The consulting firm PwC released a report stating that, in Brazil, more than 80% of companies are family-owned. However, other studies by the same organization show that only 12% of family-owned companies reach the third generation, and only 1% reach the fifth. This case is mainly due to the lack of a governance plan, and consequently respect for this document of standards by its members. Such disorganization causes disputes and conflicts, which naturally have an impact on the company's operations.
Among family businesses that have been in operation for a longer period of time, one practice is a prerequisite: the adoption of a governance system that clearly distinguishes between owners and managers. In other words, heirs are in fact the owners of the company, but do not necessarily manage it. After all, this task depends on specific technical skills, which are not always found in the family group.
In the end, it's all a question of expectations, because when there is clarity about the parameters regarding profit sharing, prospects for advancement in internal positions, and business direction, tempers tend to calm down, avoiding the weakening of family ties and many other conflicts that can prevent the company from prospering.

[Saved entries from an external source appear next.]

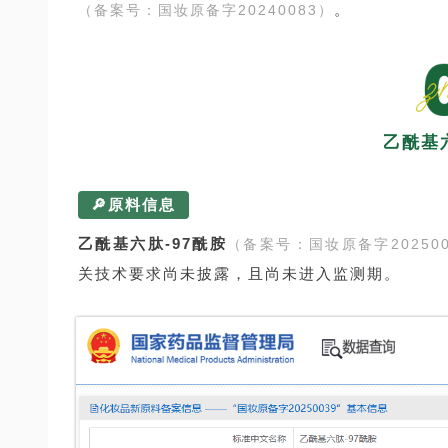
。
（备案号：国妆原备字20240083）
乙酰基六
🔎原料信息
乙酰基六肽-97酰胺
（备案号：国妆原备字202500
关技术要求尚未披露，且尚未进入监测期。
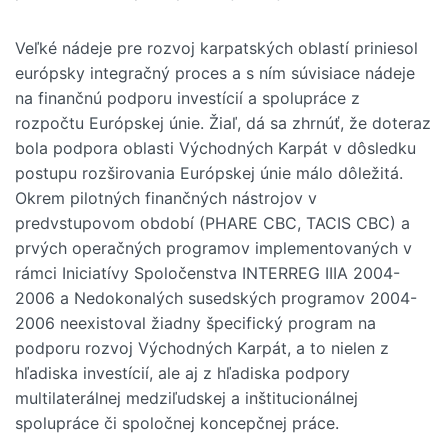
Veľké nádeje pre rozvoj karpatských oblastí priniesol
európsky integračný proces a s ním súvisiace nádeje
na finančnú podporu investícií a spolupráce z
rozpočtu Európskej únie. Žiaľ, dá sa zhrnúť, že doteraz
bola podpora oblasti Východných Karpát v dôsledku
postupu rozširovania Európskej únie málo dôležitá.
Okrem pilotných finančných nástrojov v
predvstupovom období (PHARE CBC, TACIS CBC) a
prvých operačných programov implementovaných v
rámci Iniciatívy Spoločenstva INTERREG IIIA 2004-
2006 a Nedokonalých susedských programov 2004-
2006 neexistoval žiadny špecifický program na
podporu rozvoj Východných Karpát, a to nielen z
hľadiska investícií, ale aj z hľadiska podpory
multilaterálnej medziľudskej a inštitucionálnej
spolupráce či spoločnej koncepčnej práce.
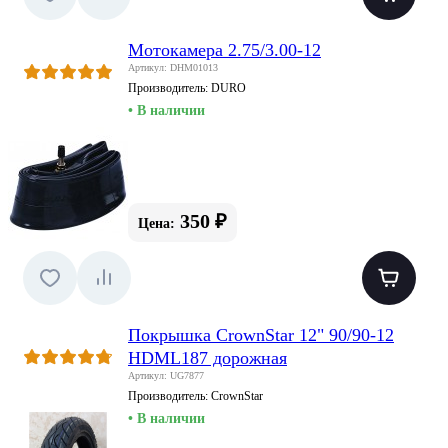
Мотокамера 2.75/3.00-12
Артикул: DHM01013
Производитель:
DURO
• В наличии
350 ₽
Цена:
Покрышка CrownStar 12" 90/90-12
HDML187 дорожная
Артикул: UG7877
Производитель:
CrownStar
• В наличии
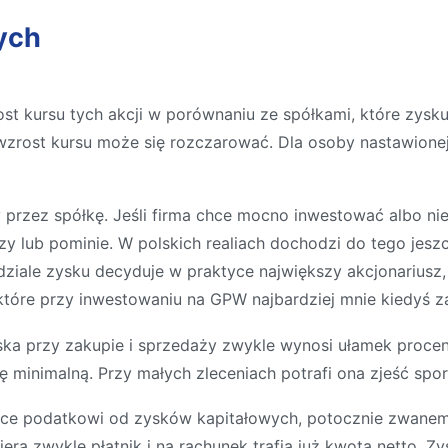
ych
st kursu tych akcji w porównaniu ze spółkami, które zysku
 wzrost kursu może się rozczarować. Dla osoby nastawionej
 przez spółkę. Jeśli firma chce mocno inwestować albo n
zy lub pominie. W polskich realiach dochodzi do tego jes
ziale zysku decyduje w praktyce największy akcjonariusz, 
 które przy inwestowaniu na GPW najbardziej mnie kiedyś z
ska przy zakupie i sprzedaży zwykle wynosi ułamek procen
minimalną. Przy małych zleceniach potrafi ona zjeść sporą
lsce podatkowi od zysków kapitałowych, potocznie zwanem
ra zwykle płatnik i na rachunek trafia już kwota netto. Zys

Seeking to adopt governance systems will only make the market see the movement in a positive light, whether it is the professionalization of people, processes and general business management policies. As if that weren't enough, with the general improvement in organization and image, your family business tends to be more attractive to young talents, with the potential for innovation and adaptation to changes in scenario and technology. With the right corporate governance strategy, family businesses can be successful.